--- DATASET CONTENT Enclosed Below ---

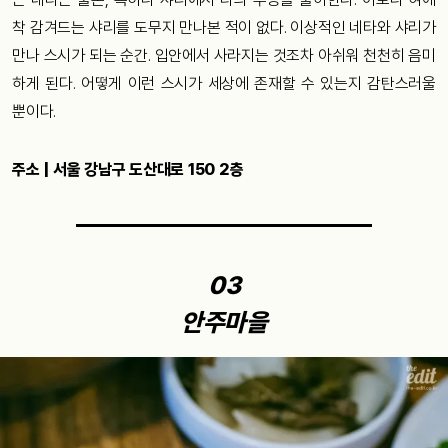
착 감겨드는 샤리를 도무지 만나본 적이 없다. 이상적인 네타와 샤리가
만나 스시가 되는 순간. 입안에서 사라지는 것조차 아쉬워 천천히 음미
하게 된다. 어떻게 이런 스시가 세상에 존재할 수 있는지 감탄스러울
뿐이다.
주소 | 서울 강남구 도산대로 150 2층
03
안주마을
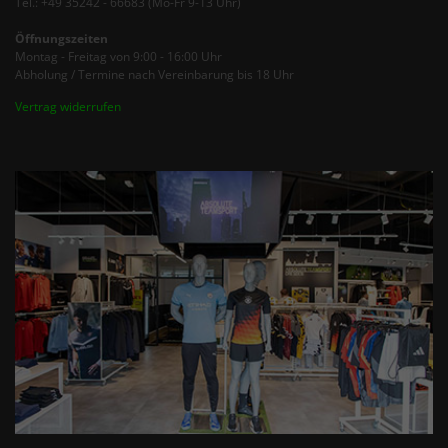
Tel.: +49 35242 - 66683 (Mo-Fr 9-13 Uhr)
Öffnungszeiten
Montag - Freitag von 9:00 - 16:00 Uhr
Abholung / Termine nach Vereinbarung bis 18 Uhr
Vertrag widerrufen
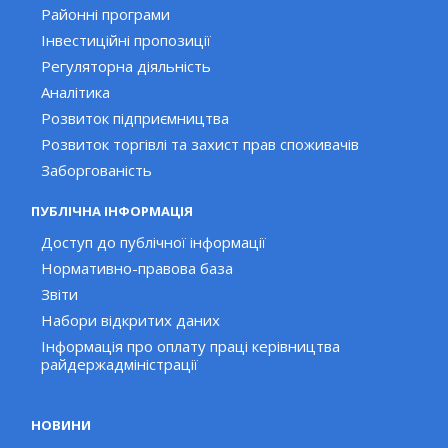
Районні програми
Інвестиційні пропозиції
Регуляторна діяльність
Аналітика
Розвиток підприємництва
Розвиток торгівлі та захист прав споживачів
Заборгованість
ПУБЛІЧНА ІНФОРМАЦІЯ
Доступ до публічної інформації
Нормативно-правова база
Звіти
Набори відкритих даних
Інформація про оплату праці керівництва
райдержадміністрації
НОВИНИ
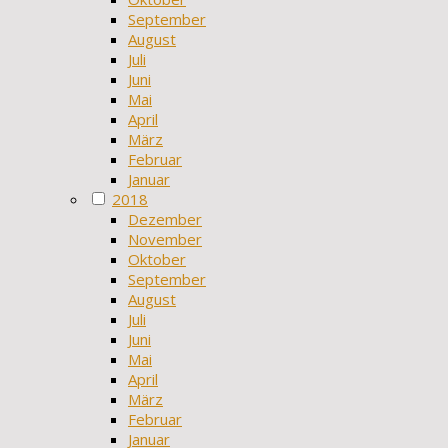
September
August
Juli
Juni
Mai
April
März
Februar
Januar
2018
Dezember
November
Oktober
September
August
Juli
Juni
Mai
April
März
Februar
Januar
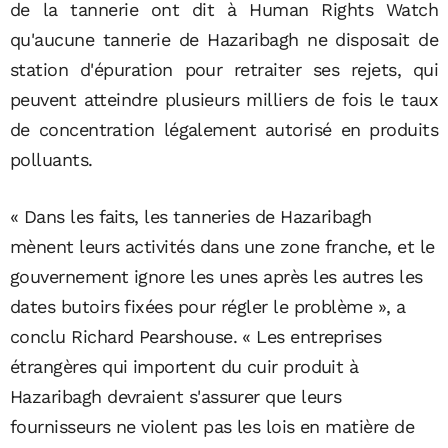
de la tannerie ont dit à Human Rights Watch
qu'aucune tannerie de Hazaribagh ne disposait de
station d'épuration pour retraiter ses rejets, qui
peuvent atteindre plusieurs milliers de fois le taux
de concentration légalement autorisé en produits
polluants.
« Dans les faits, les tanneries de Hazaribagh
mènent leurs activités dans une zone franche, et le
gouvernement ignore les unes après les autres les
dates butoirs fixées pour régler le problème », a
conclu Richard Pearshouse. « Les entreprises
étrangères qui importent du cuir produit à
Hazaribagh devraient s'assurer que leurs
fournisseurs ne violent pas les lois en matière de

--- End of Enclosed DATASET CONTENT ---
--- DATASET CONTENT Enclosed Below ---

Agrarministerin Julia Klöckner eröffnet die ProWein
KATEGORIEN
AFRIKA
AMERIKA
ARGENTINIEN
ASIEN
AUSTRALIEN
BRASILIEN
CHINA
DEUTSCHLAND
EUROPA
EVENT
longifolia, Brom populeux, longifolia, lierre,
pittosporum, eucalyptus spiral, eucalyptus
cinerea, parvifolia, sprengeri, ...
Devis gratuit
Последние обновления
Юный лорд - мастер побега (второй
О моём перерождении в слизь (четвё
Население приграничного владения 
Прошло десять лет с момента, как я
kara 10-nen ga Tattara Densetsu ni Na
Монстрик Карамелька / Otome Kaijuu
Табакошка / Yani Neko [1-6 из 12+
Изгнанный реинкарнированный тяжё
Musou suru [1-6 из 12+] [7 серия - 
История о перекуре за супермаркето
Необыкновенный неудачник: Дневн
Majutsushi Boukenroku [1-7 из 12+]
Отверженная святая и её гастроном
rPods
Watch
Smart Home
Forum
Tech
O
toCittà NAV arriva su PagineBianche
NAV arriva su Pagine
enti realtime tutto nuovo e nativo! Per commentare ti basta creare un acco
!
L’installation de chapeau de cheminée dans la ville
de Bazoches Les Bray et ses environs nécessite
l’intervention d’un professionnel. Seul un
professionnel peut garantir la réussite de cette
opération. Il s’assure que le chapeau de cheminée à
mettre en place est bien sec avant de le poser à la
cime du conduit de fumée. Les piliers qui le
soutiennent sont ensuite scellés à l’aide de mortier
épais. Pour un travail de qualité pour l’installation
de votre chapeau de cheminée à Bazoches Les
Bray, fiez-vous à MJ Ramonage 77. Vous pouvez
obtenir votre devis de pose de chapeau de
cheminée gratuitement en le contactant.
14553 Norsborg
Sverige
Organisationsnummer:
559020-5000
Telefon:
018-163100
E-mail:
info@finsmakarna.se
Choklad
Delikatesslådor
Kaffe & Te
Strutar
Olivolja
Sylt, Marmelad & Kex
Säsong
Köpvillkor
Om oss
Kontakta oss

--- End of Enclosed DATASET CONTENT ---

_WORK REQUIRED_:
Although pictures appear among the entries, please set down only the lines from the one with "ПУБЛІЧНА ІНФОРМАЦІЯ" up to and including the one with "fournisseurs ne violent", word for word.

_EXPECTED OUTPUT_:
ПУБЛІЧНА ІНФОРМАЦІЯ
Доступ до публічної інформації
Нормативно-правова база
Звіти
Набори відкритих даних
Інформація про оплату праці керівництва
райдержадміністрації
НОВИНИ
September
August
Juli
Juni
Mai
April
März
Februar
Januar
2018
Dezember
November
Oktober
September
August
Juli
Juni
Mai
April
März
Februar
Januar
de la tannerie ont dit à Human Rights Watch
qu'aucune tannerie de Hazaribagh ne disposait de
station d'épuration pour retraiter ses rejets, qui
peuvent atteindre plusieurs milliers de fois le taux
de concentration légalement autorisé en produits
polluants.
« Dans les faits, les tanneries de Hazaribagh
mènent leurs activités dans une zone franche, et le
gouvernement ignore les unes après les autres les
dates butoirs fixées pour régler le problème », a
conclu Richard Pearshouse. « Les entreprises
étrangères qui importent du cuir produit à
Hazaribagh devraient s'assurer que leurs
fournisseurs ne violent pas les lois en matière de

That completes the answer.